The advantage of following this convention is that you’ll be able to use the pre-trained models. Trying to fight the annotation standard they’re already trained with on this will mean you’ll need a lot of training data, as the models will start out very confident that titles are outside the entities.
The reason the corpora decided on this annotation standard is that there’s a continuum from things which are very clearly titles (Mr., Dr., etc) through things which are arguably titles (Captain, Professor), to things which aren’t titles but look quite like them (President, Judge, Senator). The policy of excluding the title makes the task easier, both for the annotator and the model.
If your downstream application needs the titles to be part of the span, I would recommend having a rule-based post-process to adjust the boundaries. @ines provides some example code for that in this thread: finding patterns with ner.teach
Thanks for the guidance!
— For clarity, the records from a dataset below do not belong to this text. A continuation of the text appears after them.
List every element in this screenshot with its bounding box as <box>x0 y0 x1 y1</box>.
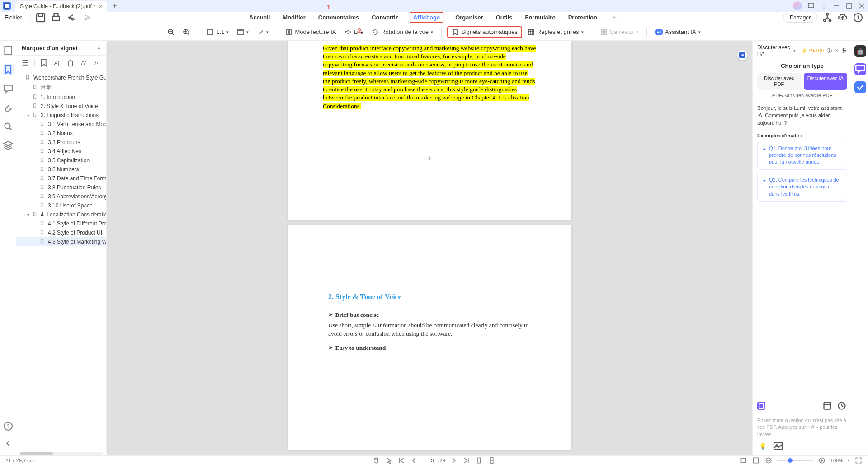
chat-history-icon[interactable] <box>822 400 833 411</box>
reading-mode-button[interactable]: Mode lecture IA <box>283 27 339 38</box>
bookmark-item[interactable]: 4.2 Style of Product UI <box>16 228 106 237</box>
chat-mode-dropdown[interactable]: Discuter avec l'IA ▾ <box>757 44 796 57</box>
chevron-icon[interactable]: ▾ <box>27 113 33 118</box>
cloud-upload-icon[interactable] <box>837 12 848 23</box>
last-page-icon[interactable] <box>462 456 471 465</box>
save-icon[interactable] <box>35 12 46 23</box>
print-icon[interactable] <box>51 12 61 23</box>
comments-button[interactable] <box>3 83 14 94</box>
select-tool-icon[interactable] <box>385 456 393 465</box>
share-button[interactable]: Partager <box>783 13 817 23</box>
bookmark-item[interactable]: 3.4 Adjectives <box>16 147 106 156</box>
bookmark-item[interactable]: 2. Style & Tone of Voice <box>16 102 106 111</box>
close-panel-icon[interactable]: × <box>97 44 101 52</box>
sparkle-icon[interactable]: ✦ <box>609 12 620 23</box>
bm-font-decrease-icon[interactable]: A▾ <box>93 58 102 67</box>
ai-robot-button[interactable]: 🤖 <box>854 45 866 57</box>
bm-add-icon[interactable] <box>39 58 48 67</box>
rotate-view-button[interactable]: Rotation de la vue▾ <box>369 27 436 38</box>
bookmark-item[interactable]: 3.3 Pronouns <box>16 138 106 147</box>
bm-font-increase-icon[interactable]: A▴ <box>80 58 89 67</box>
bm-rename-icon[interactable]: A| <box>52 58 61 67</box>
bookmark-item[interactable]: ▾3. Linguistic Instructions <box>16 111 106 120</box>
chat-doc-icon[interactable] <box>757 402 765 410</box>
bookmark-item[interactable]: 3.10 Use of Space <box>16 201 106 210</box>
tab-formulaire[interactable]: Formulaire <box>524 12 556 23</box>
tab-accueil[interactable]: Accueil <box>248 12 271 23</box>
chat-tab-pdf[interactable]: Discuter avec PDF <box>757 73 801 90</box>
bookmark-item[interactable]: ▾4. Localization Consideration <box>16 210 106 219</box>
prompt-card-2[interactable]: ✦Q2. Compare les techniques de narration… <box>757 173 847 202</box>
zoom-in-icon[interactable] <box>818 456 826 465</box>
chat-clock-icon[interactable] <box>836 400 847 411</box>
continuous-page-icon[interactable] <box>488 456 496 465</box>
fit-actual-button[interactable]: 1:1▾ <box>204 27 231 38</box>
close-window-icon[interactable] <box>858 2 865 9</box>
tab-protection[interactable]: Protection <box>567 12 598 23</box>
layers-button[interactable] <box>3 140 14 151</box>
bm-list-icon[interactable] <box>21 58 30 67</box>
chat-input[interactable]: Posez toute question qui n'est pas liée … <box>757 413 847 438</box>
fit-page-icon[interactable] <box>752 456 760 465</box>
close-tab-icon[interactable]: × <box>99 3 103 10</box>
bookmark-item[interactable]: 3.8 Punctuation Rules <box>16 183 106 192</box>
chat-image-icon[interactable] <box>773 441 783 451</box>
bookmark-item[interactable]: 3.6 Numbers <box>16 165 106 174</box>
hand-tool-icon[interactable] <box>372 456 380 465</box>
background-button[interactable]: ▾ <box>254 27 271 38</box>
chat-help-icon[interactable]: ⓘ <box>826 47 832 54</box>
tab-modifier[interactable]: Modifier <box>282 12 307 23</box>
fit-width-icon[interactable] <box>739 456 747 465</box>
sitemap-icon[interactable] <box>822 12 833 23</box>
more-icon[interactable]: ⋮ <box>820 2 827 9</box>
bookmark-item[interactable]: Wondershare French Style Guide <box>16 73 106 82</box>
first-page-icon[interactable] <box>397 456 406 465</box>
chat-settings-icon[interactable] <box>841 47 847 54</box>
bm-delete-icon[interactable] <box>66 58 75 67</box>
fullscreen-icon[interactable] <box>854 456 863 465</box>
document-area[interactable]: W Given that product interface copywriti… <box>107 41 752 455</box>
document-tab[interactable]: Style Guide - F...dback (2).pdf * × <box>15 1 107 12</box>
bookmarks-button[interactable] <box>3 64 14 75</box>
tab-convertir[interactable]: Convertir <box>371 12 399 23</box>
page-layout-button[interactable]: ▾ <box>234 27 251 38</box>
ai-chat-button[interactable] <box>854 63 866 75</box>
new-tab-button[interactable]: + <box>113 2 117 10</box>
bookmark-item[interactable]: 4.3 Style of Marketing Website <box>16 237 106 246</box>
bookmark-item[interactable]: 1. Introduction <box>16 93 106 102</box>
minimize-icon[interactable] <box>833 2 840 9</box>
bookmark-item[interactable]: 3.5 Capitalization <box>16 156 106 165</box>
close-chat-icon[interactable]: × <box>835 47 839 54</box>
help-button[interactable]: ? <box>3 421 14 432</box>
file-menu[interactable]: Fichier <box>5 14 22 21</box>
chat-lightbulb-icon[interactable]: 💡 <box>757 441 768 451</box>
redo-icon[interactable] <box>81 12 92 23</box>
zoom-in-button[interactable] <box>180 27 193 38</box>
ai-assistant-button[interactable]: AIAssistant IA▾ <box>652 27 703 37</box>
read-aloud-button[interactable]: Lire <box>342 27 367 38</box>
collapse-rail-button[interactable] <box>3 438 14 449</box>
undo-icon[interactable] <box>66 12 77 23</box>
prev-page-icon[interactable] <box>410 456 418 465</box>
rulers-grids-button[interactable]: Règles et grilles▾ <box>525 27 586 38</box>
search-button[interactable] <box>3 121 14 132</box>
zoom-out-button[interactable] <box>165 27 177 38</box>
notifications-icon[interactable] <box>807 2 815 9</box>
bookmark-item[interactable]: 3.1 Verb Tense and Mode <box>16 120 106 129</box>
bookmark-item[interactable]: 4.1 Style of Different Product L <box>16 219 106 228</box>
single-page-icon[interactable] <box>475 456 483 465</box>
user-avatar[interactable] <box>793 1 802 10</box>
history-icon[interactable] <box>853 12 863 23</box>
export-word-button[interactable]: W <box>737 50 748 61</box>
chat-tab-ia[interactable]: Discuter avec IA <box>804 73 848 90</box>
prompt-card-1[interactable]: ✦Q1. Donne-moi 3 idées pour prendre de b… <box>757 141 847 170</box>
tab-organiser[interactable]: Organiser <box>454 12 484 23</box>
ai-check-button[interactable] <box>854 81 866 93</box>
tab-affichage[interactable]: Affichage <box>410 12 443 23</box>
bookmark-item[interactable]: 3.9 Abbreviations/Acronyms <box>16 192 106 201</box>
bookmark-item[interactable]: 3.2 Nouns <box>16 129 106 138</box>
bookmark-item[interactable]: 目录 <box>16 82 106 93</box>
tab-outils[interactable]: Outils <box>495 12 514 23</box>
zoom-out-icon[interactable] <box>764 456 773 465</box>
maximize-icon[interactable] <box>845 2 853 9</box>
I have another thread around here where I was asking something similar around company names, which can also take a number of different forms (e.g. BizCorp, BizCorp LLC, etc). It’s an interesting challenge posed by the particular data I’m working with in that the same entities can appear in a variety of forms and I need to figure out how to annotate / train against this without sacrificing accuracy or recall.
This is one of the reasons why we advocate for semi-automatic processes. Enforcing these policies consistently is a chore for human annotators, and when they mess up the model thinks the example is deeply significant, and tries to find a solution that accommodates the surprising annotations. Current ML algorithms aren’t very good at ignoring outliers.
If you use a semi-automatic process (such as ner.teach
or ner.make-gold
) you can let the model inform the annotations, which makes it easier to keep the policy consistent. If the model is already annotating the LLC as part of the company name, you go with that. The model will be good at remembering all those details of the annotation scheme. We want the human to focus on significant, obvious errors, ideally ones a human would never make.